Of all the boundless ways[9]
of heart's release,
the unshaken[10] heart's release
is deemed supreme among them.

Truly that unshaken heart's release
is void of lust,
void of hate,
void of illusion.

Lust, sir, is a hindrance.[11]

Hate is a hindrance.

Illusion is a hindrance.

In the brother who has destroyed the āsavas
these are abandoned,
cut down at the root,
made like a palm-tree stump,
made unable to become,
of a nature not to grow again in future time.

Of all the unobstructed ways of heart's release,
the unshaken heart's release
is deemed supreme among them.

Truly that unshaken heart's release
is void of lust,
void of hate,
void of illusion.

Lust, sir, causes distinctive signs.

Hate causes distinctive [206] signs.

Illusion causes distinctive signs.

In the brother who lias destroyed the āsavas
these are abandoned,
cut down at the root,
made like a palm-tree stump,
made unable to become,
of a nature not to grow again in future time.

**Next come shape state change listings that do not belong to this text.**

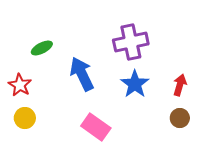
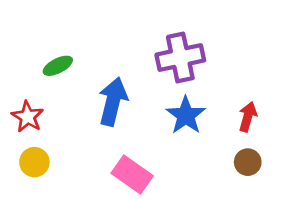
blue arrow: (82, 74) -> (113, 102), turned 40

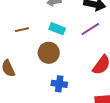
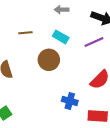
blue cross: (59, 84) -> (70, 101), moved

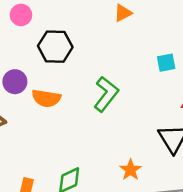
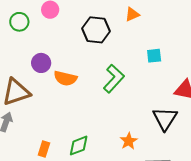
black hexagon: (55, 47) -> (96, 30), moved
cyan square: (166, 63) -> (154, 56), moved

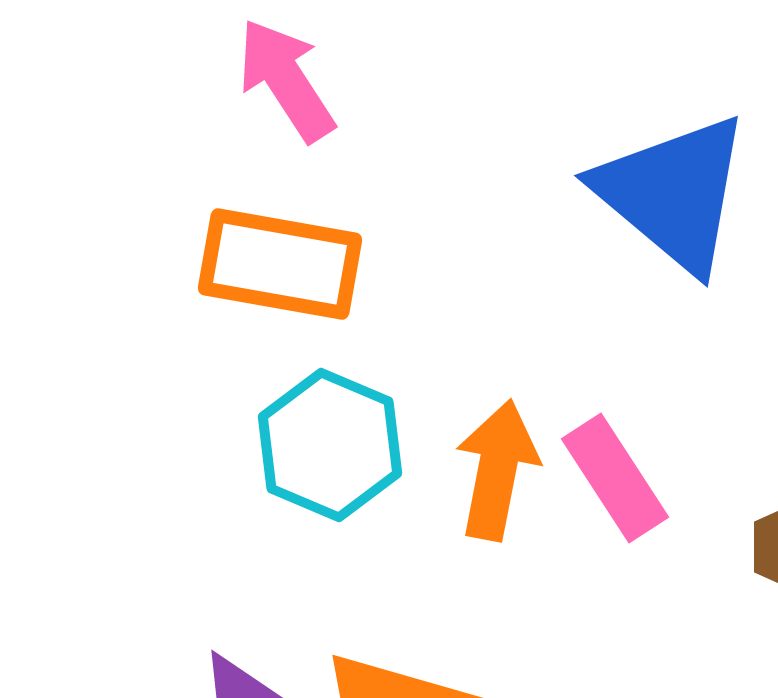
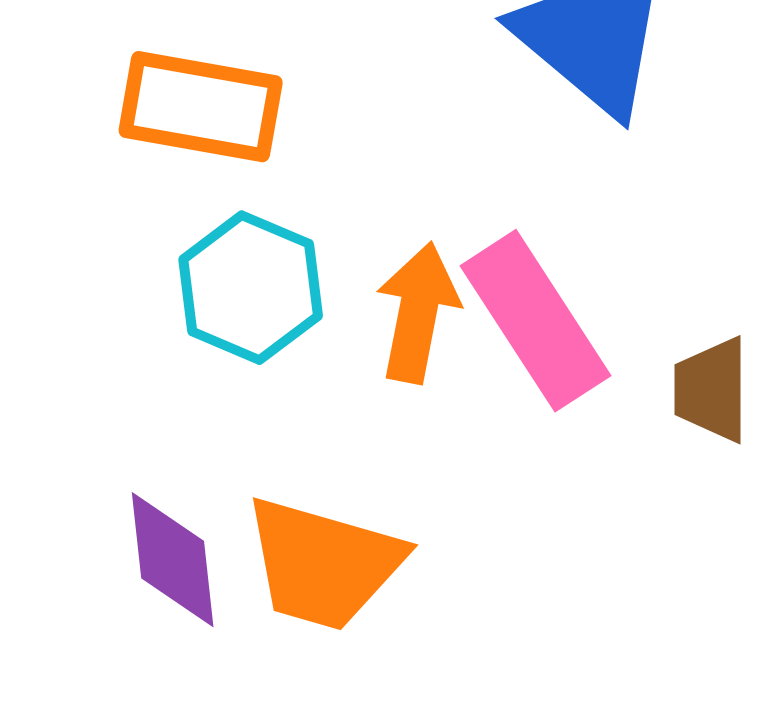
pink rectangle: (615, 478) -> (536, 321), size x1.4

Of all the signless ways of heart's release
the unshaken heart's release
is deemed supreme among them.

Truly that unshaken heart's release
is void of lust,
void of hate,
void of illusion.

Such, sir, is the view
according to which
these states are one and the same,
both in spirit
and in letter."

 


[1] Is this the Godatta of Brethren, 281? The story there reminds one of that of Balaam and his ass. His fallen ox, cruely beaten by him, spoke with a human voice, and prayed that both might be reborn in reversed position. Godatta gave up all and 'took orders.'

[2] Ākiñcaññā 'without possessions or clinging.'

[3] Pariyāya.

[4] Cf. M. i, 38. The four brahma-vihāras or 'sublime states,' or 'dwellings' of thought. 'Heart' is more literally 'mind': 'citta, which is mind (mano), which is consciousness (viññāṇa) See K.S., ii, 65. we should say, 'will.' See infra. xlii, 8; V.M., cap. ix, pp. 294-3I7.

[5] Tiriyaŋ expl. at V.M. 308 as 'the intermediate quarters.'

[6] Text reads sabb'atthatāya, but commentators read sabb'attatāya which I follow here. V.M. Comy. 'without distinction of persons.'

[7] Avyāpajjhaŋ = 'niddukkhaŋ.' V.M. Comy.

[8] Pamāna-karaṇa Comy. says it means 'taking the measure of a man.' One does not know his nature till rāga-dosa, etc., arise.

[9] 'The four paths and the four fruits.' Comy.

[10] Akuppa - 'arahatta-phala-ceto-vimutti (which is the topmost of all paths).' Comy.

[11] Kiñcanaŋ = palibodha, a hindrance, lit. 'a something.' Cf. Udāna, ii, 6, where the sages are called akiñcanā, worldlings sakiñcanā ('with the somethinga'), hampered by possessions.